DATA Start Marker
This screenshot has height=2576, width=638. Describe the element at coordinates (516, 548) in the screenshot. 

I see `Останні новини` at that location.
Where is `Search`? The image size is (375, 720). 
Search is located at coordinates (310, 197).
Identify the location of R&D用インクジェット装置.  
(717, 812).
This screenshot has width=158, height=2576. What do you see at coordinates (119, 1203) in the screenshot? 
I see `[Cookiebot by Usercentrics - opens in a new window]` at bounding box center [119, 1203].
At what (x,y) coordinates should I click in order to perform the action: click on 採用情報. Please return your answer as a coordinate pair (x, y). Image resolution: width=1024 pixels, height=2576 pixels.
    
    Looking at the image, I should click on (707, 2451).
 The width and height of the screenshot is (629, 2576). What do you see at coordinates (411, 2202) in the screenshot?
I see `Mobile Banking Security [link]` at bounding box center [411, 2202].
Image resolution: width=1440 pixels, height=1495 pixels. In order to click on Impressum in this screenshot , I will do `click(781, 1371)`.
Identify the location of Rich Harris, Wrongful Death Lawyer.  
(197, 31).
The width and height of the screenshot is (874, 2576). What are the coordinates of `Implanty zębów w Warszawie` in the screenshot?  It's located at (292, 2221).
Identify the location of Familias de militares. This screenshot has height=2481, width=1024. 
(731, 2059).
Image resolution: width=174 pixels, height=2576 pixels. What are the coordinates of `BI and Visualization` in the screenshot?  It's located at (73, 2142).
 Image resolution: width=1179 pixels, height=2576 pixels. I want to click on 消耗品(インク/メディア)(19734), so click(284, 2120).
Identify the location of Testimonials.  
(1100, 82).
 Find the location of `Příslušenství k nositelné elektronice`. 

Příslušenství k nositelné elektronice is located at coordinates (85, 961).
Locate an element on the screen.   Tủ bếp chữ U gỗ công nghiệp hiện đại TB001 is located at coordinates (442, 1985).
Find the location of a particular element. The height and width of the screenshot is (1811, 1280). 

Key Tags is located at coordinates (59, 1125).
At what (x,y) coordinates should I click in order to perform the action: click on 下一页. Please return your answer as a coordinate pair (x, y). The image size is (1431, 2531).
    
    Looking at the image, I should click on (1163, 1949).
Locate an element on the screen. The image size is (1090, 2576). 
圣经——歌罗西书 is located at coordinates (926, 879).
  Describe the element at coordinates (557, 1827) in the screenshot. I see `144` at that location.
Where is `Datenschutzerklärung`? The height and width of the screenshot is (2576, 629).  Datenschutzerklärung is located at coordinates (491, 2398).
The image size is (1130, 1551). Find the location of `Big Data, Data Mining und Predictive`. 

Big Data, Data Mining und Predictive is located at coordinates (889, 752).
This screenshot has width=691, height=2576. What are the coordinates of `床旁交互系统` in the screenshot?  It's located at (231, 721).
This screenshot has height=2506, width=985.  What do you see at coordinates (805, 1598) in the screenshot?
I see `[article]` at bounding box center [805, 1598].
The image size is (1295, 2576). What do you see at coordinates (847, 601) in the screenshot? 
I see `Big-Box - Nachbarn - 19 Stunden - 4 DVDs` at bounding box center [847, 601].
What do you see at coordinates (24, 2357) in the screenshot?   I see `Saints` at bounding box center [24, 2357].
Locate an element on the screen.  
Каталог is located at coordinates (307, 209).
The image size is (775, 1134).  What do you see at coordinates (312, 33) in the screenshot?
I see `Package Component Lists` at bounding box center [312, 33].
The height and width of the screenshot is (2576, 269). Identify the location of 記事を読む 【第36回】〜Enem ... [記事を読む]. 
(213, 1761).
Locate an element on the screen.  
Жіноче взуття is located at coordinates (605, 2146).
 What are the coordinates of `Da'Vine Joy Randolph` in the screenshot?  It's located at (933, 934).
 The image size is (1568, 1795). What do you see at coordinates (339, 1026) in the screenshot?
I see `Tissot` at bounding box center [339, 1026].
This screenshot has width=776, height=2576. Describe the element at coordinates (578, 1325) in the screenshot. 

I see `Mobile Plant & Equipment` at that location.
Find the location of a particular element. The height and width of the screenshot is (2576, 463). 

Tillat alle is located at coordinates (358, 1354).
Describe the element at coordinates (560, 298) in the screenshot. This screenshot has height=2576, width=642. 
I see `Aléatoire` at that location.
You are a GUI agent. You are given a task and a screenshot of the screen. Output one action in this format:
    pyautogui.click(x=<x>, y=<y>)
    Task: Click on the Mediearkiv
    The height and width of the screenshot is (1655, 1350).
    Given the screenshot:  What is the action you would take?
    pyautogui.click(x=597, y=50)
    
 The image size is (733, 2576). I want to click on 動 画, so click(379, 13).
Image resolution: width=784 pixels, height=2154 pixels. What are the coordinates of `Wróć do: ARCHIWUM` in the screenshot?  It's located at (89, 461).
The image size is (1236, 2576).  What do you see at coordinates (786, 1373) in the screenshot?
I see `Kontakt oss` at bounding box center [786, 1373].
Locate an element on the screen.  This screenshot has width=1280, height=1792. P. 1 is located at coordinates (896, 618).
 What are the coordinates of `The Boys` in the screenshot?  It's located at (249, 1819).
DATA End Marker
PROBLEM DESCRIPTION
Each entry shown above should be copied out exactly.

RESPONSE
This screenshot has height=2576, width=638. Describe the element at coordinates (516, 548) in the screenshot. 

I see `Останні новини` at that location.
Where is `Search`? The image size is (375, 720). 
Search is located at coordinates (310, 197).
Identify the location of R&D用インクジェット装置.  
(717, 812).
This screenshot has width=158, height=2576. What do you see at coordinates (119, 1203) in the screenshot? 
I see `[Cookiebot by Usercentrics - opens in a new window]` at bounding box center [119, 1203].
At what (x,y) coordinates should I click in order to perform the action: click on 採用情報. Please return your answer as a coordinate pair (x, y). Image resolution: width=1024 pixels, height=2576 pixels.
    
    Looking at the image, I should click on (707, 2451).
 The width and height of the screenshot is (629, 2576). What do you see at coordinates (411, 2202) in the screenshot?
I see `Mobile Banking Security [link]` at bounding box center [411, 2202].
Image resolution: width=1440 pixels, height=1495 pixels. In order to click on Impressum in this screenshot , I will do `click(781, 1371)`.
Identify the location of Rich Harris, Wrongful Death Lawyer.  
(197, 31).
The width and height of the screenshot is (874, 2576). What are the coordinates of `Implanty zębów w Warszawie` in the screenshot?  It's located at (292, 2221).
Identify the location of Familias de militares. This screenshot has height=2481, width=1024. 
(731, 2059).
Image resolution: width=174 pixels, height=2576 pixels. What are the coordinates of `BI and Visualization` in the screenshot?  It's located at (73, 2142).
 Image resolution: width=1179 pixels, height=2576 pixels. I want to click on 消耗品(インク/メディア)(19734), so click(284, 2120).
Identify the location of Testimonials.  
(1100, 82).
 Find the location of `Příslušenství k nositelné elektronice`. 

Příslušenství k nositelné elektronice is located at coordinates (85, 961).
Locate an element on the screen.   Tủ bếp chữ U gỗ công nghiệp hiện đại TB001 is located at coordinates (442, 1985).
Find the location of a particular element. The height and width of the screenshot is (1811, 1280). 

Key Tags is located at coordinates (59, 1125).
At what (x,y) coordinates should I click in order to perform the action: click on 下一页. Please return your answer as a coordinate pair (x, y). The image size is (1431, 2531).
    
    Looking at the image, I should click on (1163, 1949).
Locate an element on the screen. The image size is (1090, 2576). 
圣经——歌罗西书 is located at coordinates (926, 879).
  Describe the element at coordinates (557, 1827) in the screenshot. I see `144` at that location.
Where is `Datenschutzerklärung`? The height and width of the screenshot is (2576, 629).  Datenschutzerklärung is located at coordinates (491, 2398).
The image size is (1130, 1551). Find the location of `Big Data, Data Mining und Predictive`. 

Big Data, Data Mining und Predictive is located at coordinates (889, 752).
This screenshot has width=691, height=2576. What are the coordinates of `床旁交互系统` in the screenshot?  It's located at (231, 721).
This screenshot has height=2506, width=985.  What do you see at coordinates (805, 1598) in the screenshot?
I see `[article]` at bounding box center [805, 1598].
The image size is (1295, 2576). What do you see at coordinates (847, 601) in the screenshot? 
I see `Big-Box - Nachbarn - 19 Stunden - 4 DVDs` at bounding box center [847, 601].
What do you see at coordinates (24, 2357) in the screenshot?   I see `Saints` at bounding box center [24, 2357].
Locate an element on the screen.  
Каталог is located at coordinates (307, 209).
The image size is (775, 1134).  What do you see at coordinates (312, 33) in the screenshot?
I see `Package Component Lists` at bounding box center [312, 33].
The height and width of the screenshot is (2576, 269). Identify the location of 記事を読む 【第36回】〜Enem ... [記事を読む]. 
(213, 1761).
Locate an element on the screen.  
Жіноче взуття is located at coordinates (605, 2146).
 What are the coordinates of `Da'Vine Joy Randolph` in the screenshot?  It's located at (933, 934).
 The image size is (1568, 1795). What do you see at coordinates (339, 1026) in the screenshot?
I see `Tissot` at bounding box center [339, 1026].
This screenshot has width=776, height=2576. Describe the element at coordinates (578, 1325) in the screenshot. 

I see `Mobile Plant & Equipment` at that location.
Find the location of a particular element. The height and width of the screenshot is (2576, 463). 

Tillat alle is located at coordinates (358, 1354).
Describe the element at coordinates (560, 298) in the screenshot. This screenshot has height=2576, width=642. 
I see `Aléatoire` at that location.
You are a GUI agent. You are given a task and a screenshot of the screen. Output one action in this format:
    pyautogui.click(x=<x>, y=<y>)
    Task: Click on the Mediearkiv
    The height and width of the screenshot is (1655, 1350).
    Given the screenshot:  What is the action you would take?
    pyautogui.click(x=597, y=50)
    
 The image size is (733, 2576). I want to click on 動 画, so click(379, 13).
Image resolution: width=784 pixels, height=2154 pixels. What are the coordinates of `Wróć do: ARCHIWUM` in the screenshot?  It's located at (89, 461).
The image size is (1236, 2576).  What do you see at coordinates (786, 1373) in the screenshot?
I see `Kontakt oss` at bounding box center [786, 1373].
Locate an element on the screen.  This screenshot has width=1280, height=1792. P. 1 is located at coordinates (896, 618).
 What are the coordinates of `The Boys` in the screenshot?  It's located at (249, 1819).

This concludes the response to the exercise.